4. The internet is happening to everyone, everywhere, simultaneously

Power matters. Decisions made in Palo Alto or Seattle or Beijing alter user experience for millions of people. Markets are becoming platforms. Yet the onus for change (and response) can’t lie entirely with individuals or their skills. What role should philanthropy, aid, and regulation play in shaping the structure of the internet and the markets and social sectors that it shapes?

There is exciting and energising work happening in this area. (For example, work by CIS on zero rating and net neutrality in India.) These conversations at the intersection of technology and governance are examples of critical pieces of the puzzle.

But sensible digital policy is notable by its absence. For better or worse, the traditional role of western policymakers in providing global leadership is struggling to keep up with the scale and rate of technological change. Partly because of the changing nature of global politics, and partly because the time gap between digital technologies being adopted at scale in the Global North and the Global South has collapsed. The old “direction of travel” for policy leadership has gone. Outside of GDPR, the US and EU are doing no better at regulating global digital platforms than anyone else.

When other countries see empty chairs in Congress and EU hearings where platform senior management should be sitting, it suggests we’re all on our own. Worryingly, parochial, or even authoritarian, regulation is a viable option in this vacuum of leadership. So while Uganda implemented social media and mobile money taxes, to detrimental effect, many countries have simply banned access to the internet and services during elections or crises. We fear some countries may find the restrictive example of China, which forces concessions from global platforms, increasingly attractive.

5. We’re probably not ready for a world of Smartphones, Satellites, & Sensors

Speaking at an event at the excellent Andela Nairobi Campus in 2019, we told the assembled programmers how lucky they were to see the world in a new way. We chose our words carefully—they see the world differently through phenomenal amounts of available data. We didn’t talk about data as the new oil or a new asset class, but as something that programmers and data scientists see. Or more bluntly, what they choose to see and what they don’t.

Smartphones, Satellites, and Sensors are opening up the way we see the world in whole new ways. On the one hand, they provide an enormous opportunity to establish more inclusive, holistic, and global approaches to understanding how humans connect to nature and to each other in socioeconomic systems.

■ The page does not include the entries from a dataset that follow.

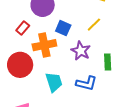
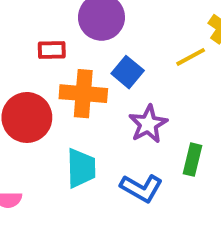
yellow line: (94, 25) -> (191, 57), moved
red rectangle: (23, 28) -> (52, 50), turned 32

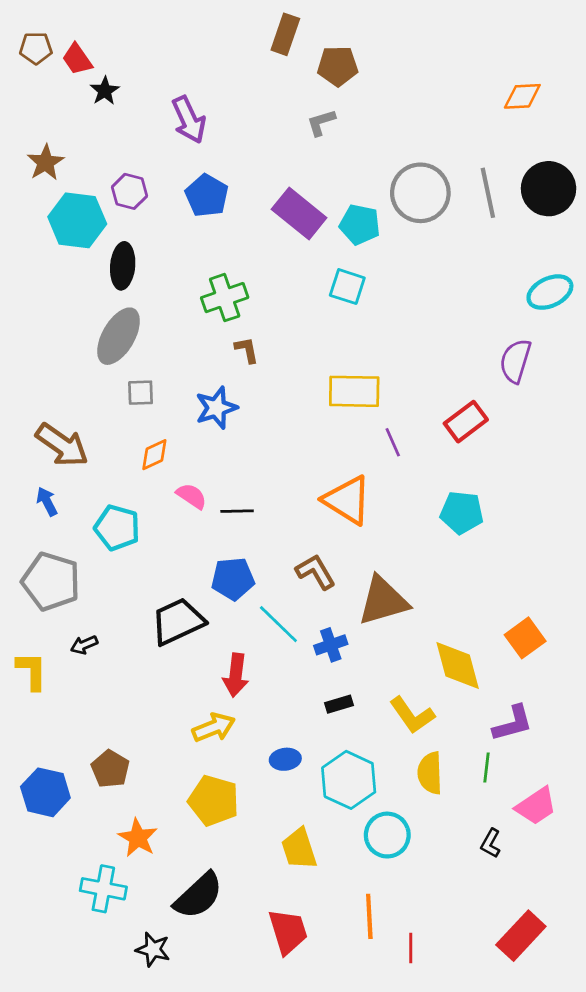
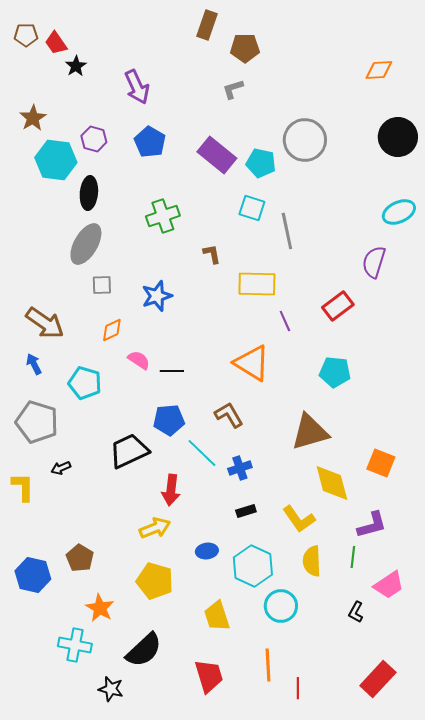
gray line: (488, 193) -> (287, 231), moved
brown L-shape: (247, 350) -> (212, 254), moved
brown triangle: (383, 601) -> (310, 432), moved
orange square: (525, 638) -> (381, 463), turned -32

On the other hand, the flourishing conversations about the ethics of AI, bias in algorithmic computation in the Global North, must be brought into the development community. It’s critical that we focus on not just the data we can gather, or even on its potential, but rather on the choices we all make to deploy, process, interpret, and govern it. Each new network innovation — telephony, television, roads, internet, etc. reminds us of the interdependence between a network’s potential and its political economy: who is incentivized, who holds power, and who benefits.

A full treatment of the interdependency between private control and public good is well beyond the scope of this post, but it’s worth flagging that as sensors, imaging, and artificial intelligence augment the already amazing potential of the internet we have today, how will these new capabilities best benefit the public, not just in the Global North but around the world?

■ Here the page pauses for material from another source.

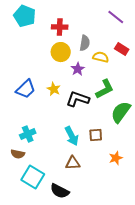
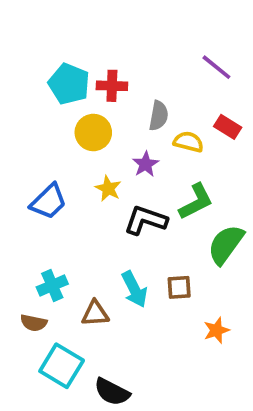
cyan pentagon: (25, 16) -> (69, 84), moved
yellow circle: (61, 52) -> (93, 132), moved
yellow star: (54, 89) -> (108, 188), moved
brown triangle: (73, 163) -> (95, 313), moved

As a tangible example of this compression and globalization of the challenge of shaping new technologies for good, consider ‘digital identity’. It’s become clear to us that the challenges states face in granting digital identities to the one billion people who lack a them are intertwined with the challenges of preventing surveillance, tracking, and erosion of privacy. There are a billion people who are seen too little by the emerging digital infrastructure, and at least a billion who now feel they are seen too much. Good policymaking and good innovation will keep the tension between these issues in mind. One can’t be solved without the other.